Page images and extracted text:
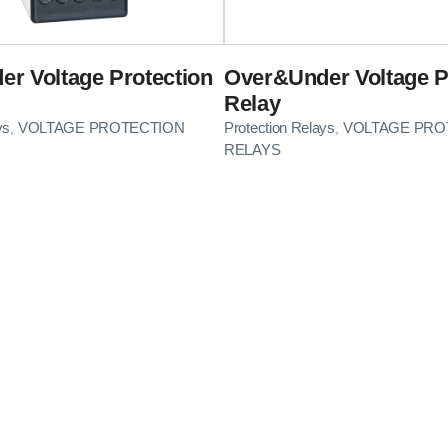
r Voltage Protection
Over&Under Voltage P
Relay
ys
VOLTAGE PROTECTION
Protection Relays
VOLTAGE PRO
,
,
RELAYS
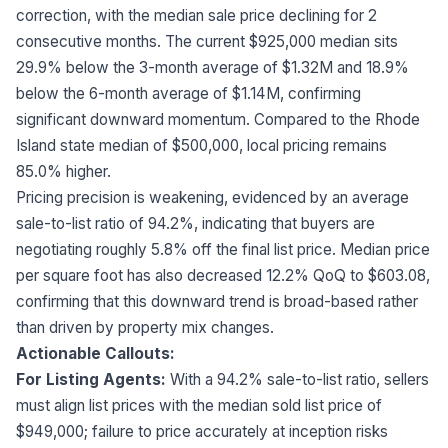
correction, with the median sale price declining for 2
consecutive months. The current $925,000 median sits
29.9% below the 3-month average of $1.32M and 18.9%
below the 6-month average of $1.14M, confirming
significant downward momentum. Compared to the Rhode
Island state median of $500,000, local pricing remains
85.0% higher.
Pricing precision is weakening, evidenced by an average
sale-to-list ratio of 94.2%, indicating that buyers are
negotiating roughly 5.8% off the final list price. Median price
per square foot has also decreased 12.2% QoQ to $603.08,
confirming that this downward trend is broad-based rather
than driven by property mix changes.
Actionable Callouts:
For Listing Agents:
With a 94.2% sale-to-list ratio, sellers
must align list prices with the median sold list price of
$949,000; failure to price accurately at inception risks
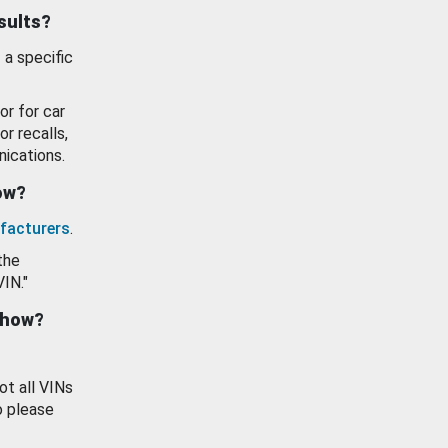
esults?
 a specific
or for car
or recalls,
ications.
how?
facturers
.
the
VIN."
show?
ot all VINs
o please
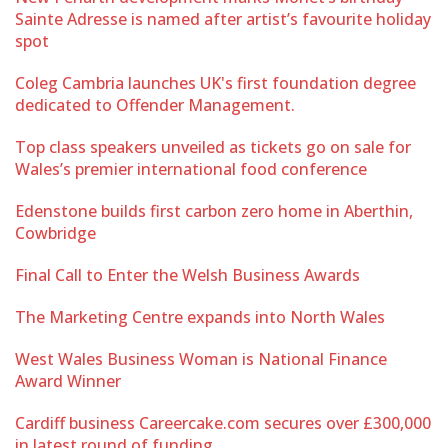
Sainte Adresse is named after artist’s favourite holiday
spot
Coleg Cambria launches UK's first foundation degree
dedicated to Offender Management.
Top class speakers unveiled as tickets go on sale for
Wales’s premier international food conference
Edenstone builds first carbon zero home in Aberthin,
Cowbridge
Final Call to Enter the Welsh Business Awards
The Marketing Centre expands into North Wales
West Wales Business Woman is National Finance
Award Winner
Cardiff business Careercake.com secures over £300,000
in latest round of funding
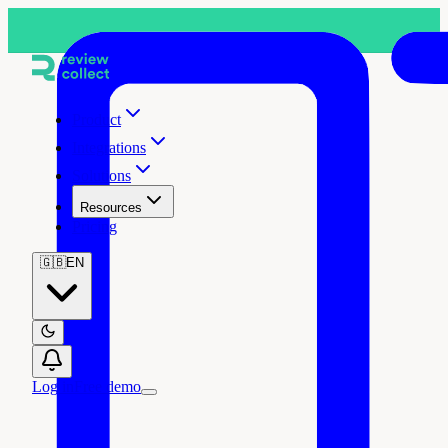
Product
Integrations
Solutions
Resources
Pricing
🇬🇧
EN
Log in
Free demo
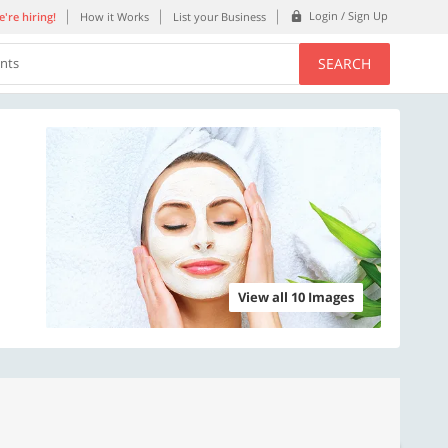
Login / Sign Up
're hiring!
How it Works
List your Business
SEARCH
ents
View all 10 Images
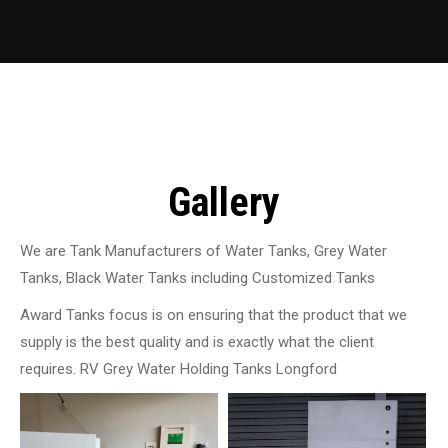
Gallery
We are Tank Manufacturers of Water Tanks, Grey Water
Tanks, Black Water Tanks including Customized Tanks
Award Tanks focus is on ensuring that the product that we
supply is the best quality and is exactly what the client
requires. RV Grey Water Holding Tanks Longford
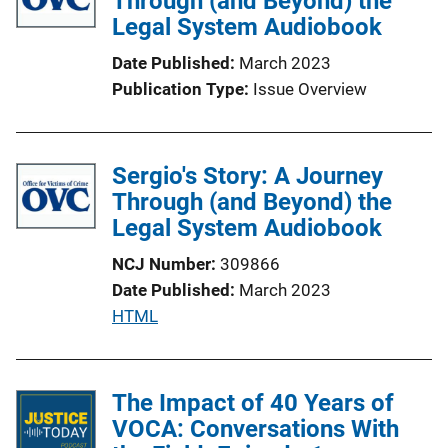
Through (and Beyond) the
Legal System Audiobook
a
t
Date Published
March 2023
i
Publication Type
Issue Overview
o
n
L
Sergio's Story: A Journey
i
Through (and Beyond) the
n
Legal System Audiobook
k
NCJ Number
309866
Date Published
March 2023
P
HTML
u
b
l
The Impact of 40 Years of
i
VOCA: Conversations With
c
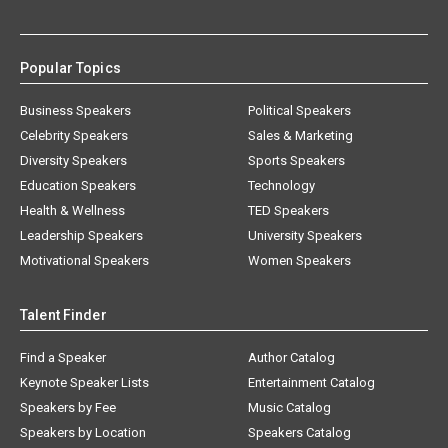
Popular Topics
Business Speakers
Political Speakers
Celebrity Speakers
Sales & Marketing
Diversity Speakers
Sports Speakers
Education Speakers
Technology
Health & Wellness
TED Speakers
Leadership Speakers
University Speakers
Motivational Speakers
Women Speakers
Talent Finder
Find a Speaker
Author Catalog
Keynote Speaker Lists
Entertainment Catalog
Speakers by Fee
Music Catalog
Speakers by Location
Speakers Catalog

- _Action item_
Drop the images and quote the entries word for word.

- _Final answer_
r Voltage Protection
Over&Under Voltage P
Relay
ys
VOLTAGE PROTECTION
Protection Relays
VOLTAGE PRO
,
,
RELAYS
correction, with the median sale price declining for 2
consecutive months. The current $925,000 median sits
29.9% below the 3-month average of $1.32M and 18.9%
below the 6-month average of $1.14M, confirming
significant downward momentum. Compared to the Rhode
Island state median of $500,000, local pricing remains
85.0% higher.
Pricing precision is weakening, evidenced by an average
sale-to-list ratio of 94.2%, indicating that buyers are
negotiating roughly 5.8% off the final list price. Median price
per square foot has also decreased 12.2% QoQ to $603.08,
confirming that this downward trend is broad-based rather
than driven by property mix changes.
Actionable Callouts:
For Listing Agents:
With a 94.2% sale-to-list ratio, sellers
must align list prices with the median sold list price of
$949,000; failure to price accurately at inception risks
esults?
 a specific
or for car
or recalls,
ications.
how?
facturers
.
the
VIN."
show?
ot all VINs
o please
Sainte Adresse is named after artist’s favourite holiday
spot
Coleg Cambria launches UK's first foundation degree
dedicated to Offender Management.
Top class speakers unveiled as tickets go on sale for
Wales’s premier international food conference
Edenstone builds first carbon zero home in Aberthin,
Cowbridge
Final Call to Enter the Welsh Business Awards
The Marketing Centre expands into North Wales
West Wales Business Woman is National Finance
Award Winner
Cardiff business Careercake.com secures over £300,000
in latest round of funding
Product
Integrations
Solutions
Resources
Pricing
🇬🇧
EN
Log in
Free demo
Login / Sign Up
're hiring!
How it Works
List your Business
SEARCH
ents
View all 10 Images
Gallery
We are Tank Manufacturers of Water Tanks, Grey Water
Tanks, Black Water Tanks including Customized Tanks
Award Tanks focus is on ensuring that the product that we
supply is the best quality and is exactly what the client
requires. RV Grey Water Holding Tanks Longford
Through (and Beyond) the
Legal System Audiobook
a
t
Date Published
March 2023
i
Publication Type
Issue Overview
o
n
L
Sergio's Story: A Journey
i
Through (and Beyond) the
n
Legal System Audiobook
k
NCJ Number
309866
Date Published
March 2023
P
HTML
u
b
l
The Impact of 40 Years of
i
VOCA: Conversations With
c
Popular Topics
Business Speakers
Political Speakers
Celebrity Speakers
Sales & Marketing
Diversity Speakers
Sports Speakers
Education Speakers
Technology
Health & Wellness
TED Speakers
Leadership Speakers
University Speakers
Motivational Speakers
Women Speakers
Talent Finder
Find a Speaker
Author Catalog
Keynote Speaker Lists
Entertainment Catalog
Speakers by Fee
Music Catalog
Speakers by Location
Speakers Catalog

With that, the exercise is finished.